Zdarza się, że w trakcie warsztatów, z całą pewnością podczas klasy mistrzowskiej, autorzy, autorki zeznają pod przymusem (nie odpuszczam), w jakim gatunku chcą napisać historię.
A to urban fantasy w wątkiem kryminalnym, a to science fiction w wątkiem romansowym, a to romans z wątkiem magicznym.
„Ślicznie”, myślę, ponieważ uwielbiam rozmaite konfiguracje gatunkowe.
Odrzucam (hipo)tezę o śmierci gatunku (autora również). Gatunki literackie trzymają się doskonale, a dramy związane z ich kondycją, to jeremiady zawiedzionych poziomem piśmiennictwa teoretyków i krytyków literatury (czasem się dołączam do ich narzekań).

Drugie pytanie, jakie zadaję na zajęciach brzmi: „Czekaj, czekaj. Więc chcesz pisać. Cudnie.A ile fantasy z wątkiem kryminalnym, ile science fiction z wątkiem romansowy, ile romansów z wątkiem magicznym stoi na twojej półce z książkami? Ile z nich przeczytałeś, przeczytałaś?”.
Padają przeróżne odpowiedzi, również niepokojące: „Raczej nie czytałam, nie czytałem, ale bardzo chcę się sprawdzić w nowym gatunku”.
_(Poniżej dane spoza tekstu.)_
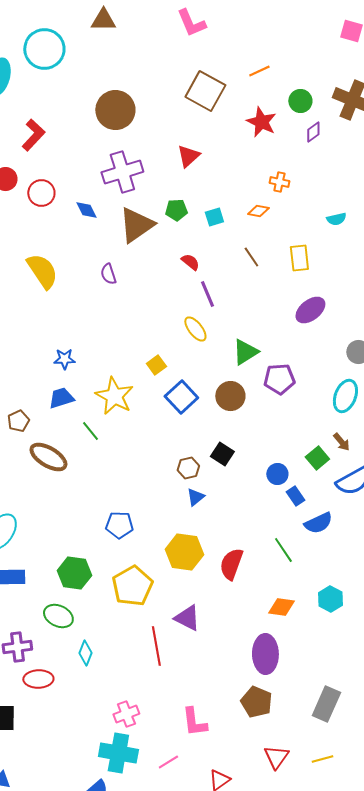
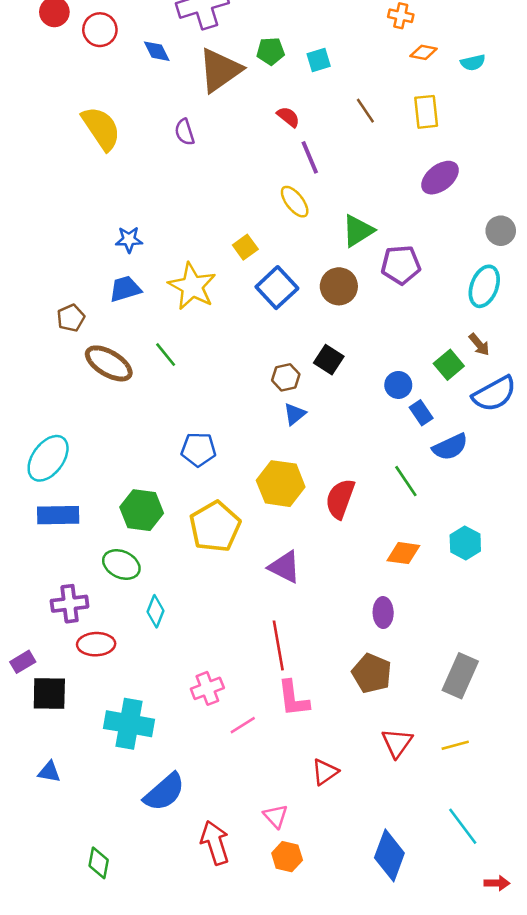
orange diamond: (258, 211) -> (424, 52), moved
green line: (90, 431) -> (166, 355), moved
red line: (156, 646) -> (278, 645), moved
purple ellipse: (265, 654) -> (383, 613), size x0.6
cyan cross: (118, 753) -> (129, 724), moved
pink line: (168, 762) -> (243, 725), moved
Trzecie pytanie brzmi: „A stary gatunek to jaki?”.
Tu odpowiedzi już nie padają.

Posłuchaj

Chcesz pisać kryminały, czytaj kryminały.
Chcesz pisać romanse, czytaj romanse.
Chcesz dobrze  thrillery, czytaj thrillery.
Chcesz dobrze pisać ambitniejszą prozę, czytaj wszystko. Literatura sięgająca czołem trochę ponad średnią półkę potrafi przednio bawić się gatunkami.

Benefity

Czytaj i dostrzegaj schematy.
Ich znajomość pozwoli Ci zaspokoić gatunkowe potrzeby czytelników, czytelniczek, ale też łagodnie schematy przekraczać. Wciąż w ramach gatunku.

Czytaj i podglądaj.
Sprawdzaj techniki narracyjne, triki warsztatowe, ale też językowe. Adaptuj w granicach rozsądku.
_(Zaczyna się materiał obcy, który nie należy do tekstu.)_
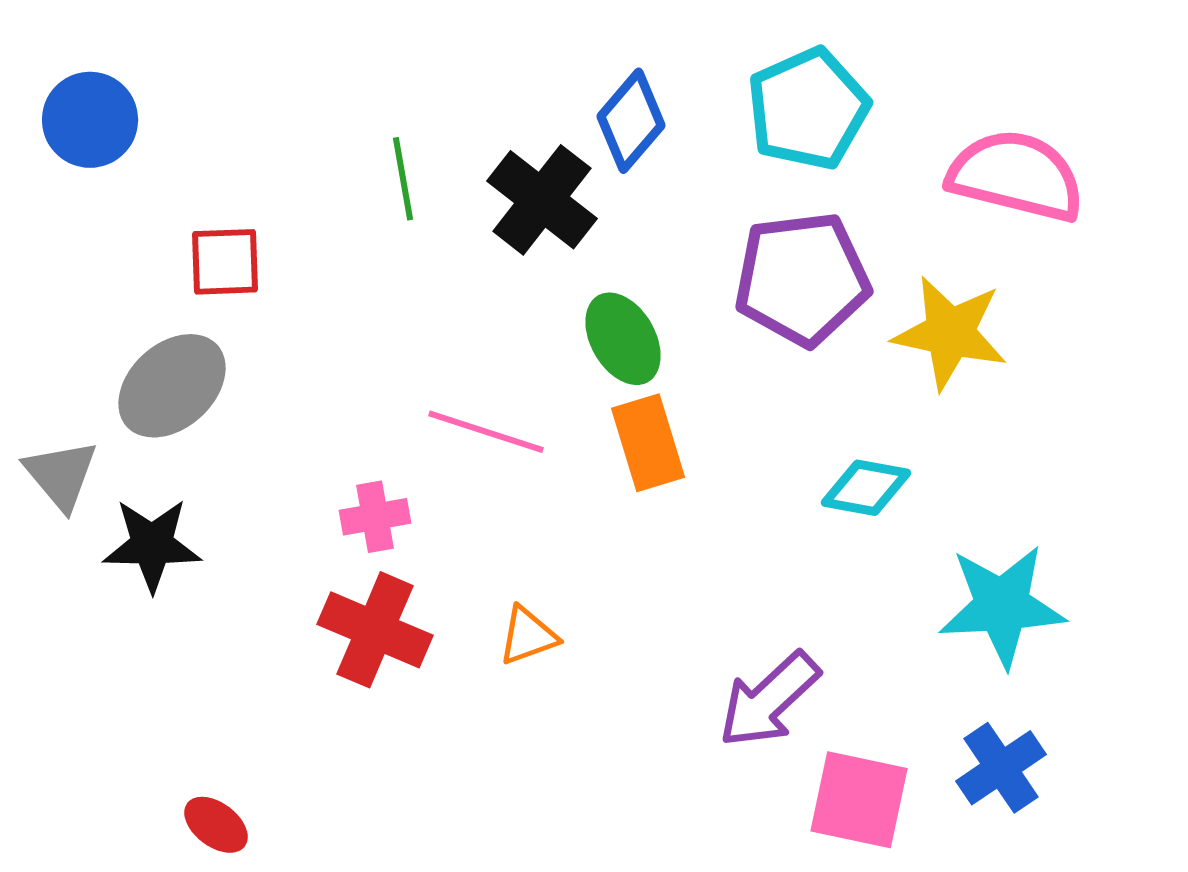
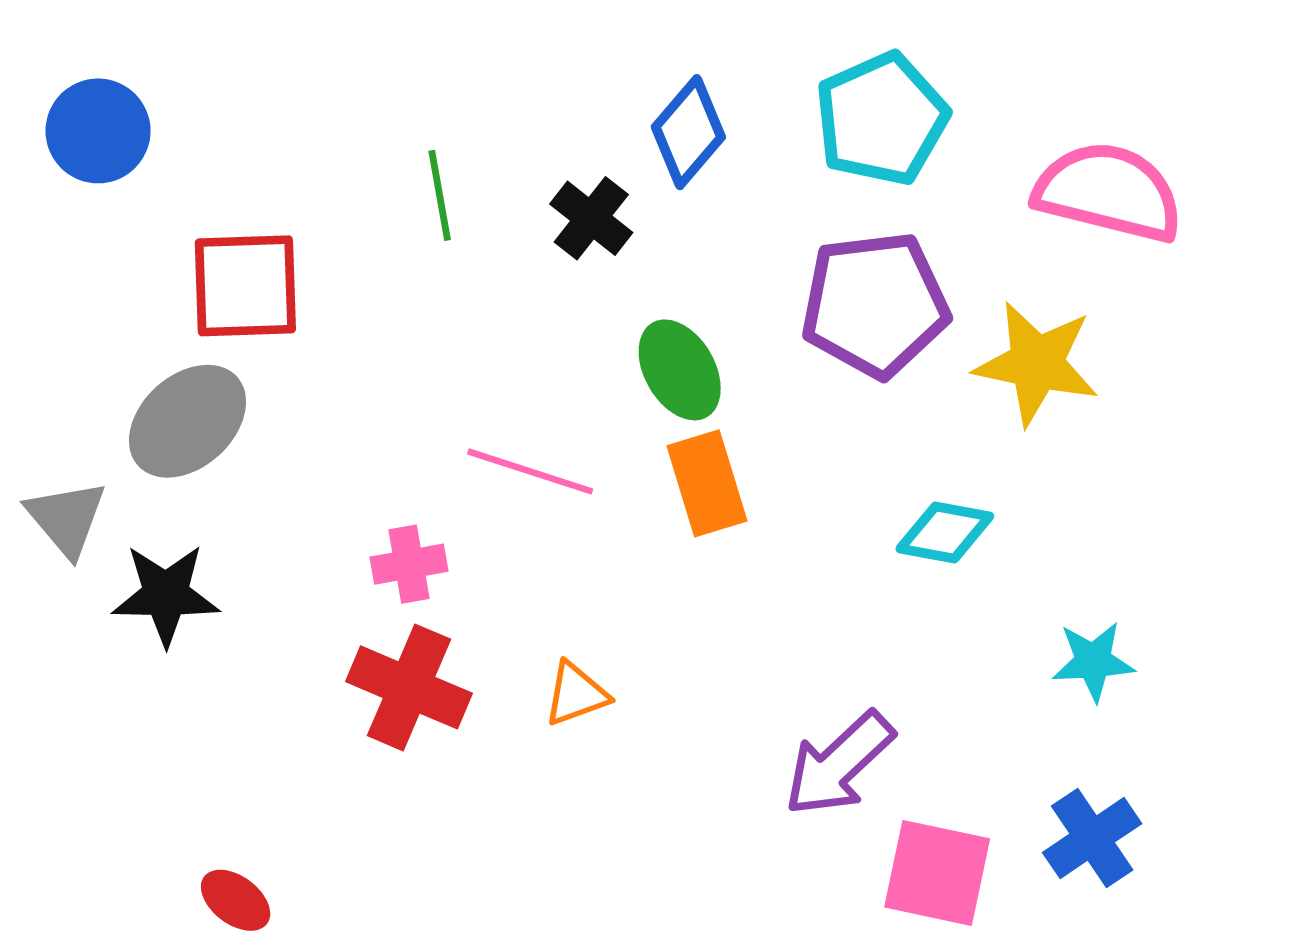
black cross: (542, 200) -> (591, 218), size x0.7
red square: (225, 262) -> (245, 286), size x1.4
cyan star: (1002, 606) -> (1093, 661), size x0.6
Analizuj. Wszystko, co złe – odrzuć.
Szukaj własnych rozwiązań kompozycyjnych, strukturalnych, językowych.

I nie przywiązuj się do żadnego z gatunków. Przygotuj się na to, że będziesz wchodzić w mariaże z innymi gatunkami. Mieszaj, blenduj, przyprawiaj, rób swoje.
Warunek?
Czytaj.
Bez tego nawet ja Cię nie nauczę warsztatu.